Pull every line containing "سرمایه" out of the material below.

○ ○ ○ ○ ○

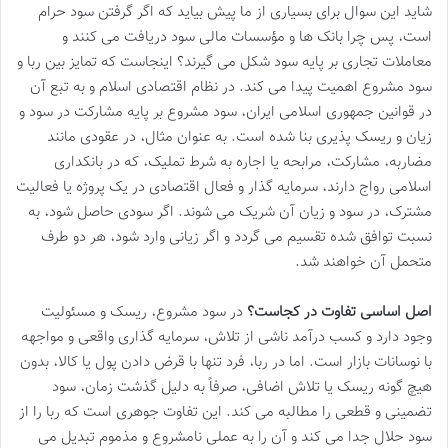
شاید این سوال برای بسیاری از ما پیش بیاید که اگر گرفتن سود حرام
است، پس چرا بانک ها و مؤسسات مالی سود دریافت می کنند و
معاملات تجاری بر پایه سود شکل می گیرند؟ اینجاست که تمایز بین ربا و
سود مشروع اهمیت پیدا می کند. در نظام اقتصادی اسلام و به تبع آن
در قوانین جمهوری اسلامی ایران، سود مشروع بر پایه مشارکت در سود و
زیان و ریسک پذیری بنا شده است. به عنوان مثال، در عقودی مانند
مضاربه، مشارکت، مرابحه یا اجاره به شرط تملیک، که در بانکداری
اسلامی رواج دارند، سرمایه گذار و فعال اقتصادی در یک پروژه یا فعالیت
مشترک، در سود و زیان آن شریک می شوند. اگر سودی حاصل شود، به
نسبت توافق شده تقسیم می گردد و اگر زیانی وارد شود، هر دو طرف
متحمل آن خواهند شد.
اصل اساسی تفاوت در کجاست؟
در سود مشروع، ریسک و مسئولیت
وجود دارد و کسب درآمد ناشی از تلاش، سرمایه گذاری واقعی و مواجهه
با نوسانات بازار است. اما در ربا، فرد تنها با قرض دادن پول یا کالا، بدون
هیچ گونه ریسک یا تلاش اضافی، صرفاً به دلیل گذشت زمان، سود
تضمینی و قطعی را مطالبه می کند. این تفاوت جوهری است که ربا را از
سود حلال جدا می کند و آن را به عملی نامشروع و مذموم تبدیل می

○ ○ ○ ○ ○

(RESULT FOR THIS EXERCISE)
اسلامی رواج دارند، سرمایه گذار و فعال اقتصادی در یک پروژه یا فعالیت
وجود دارد و کسب درآمد ناشی از تلاش، سرمایه گذاری واقعی و مواجهه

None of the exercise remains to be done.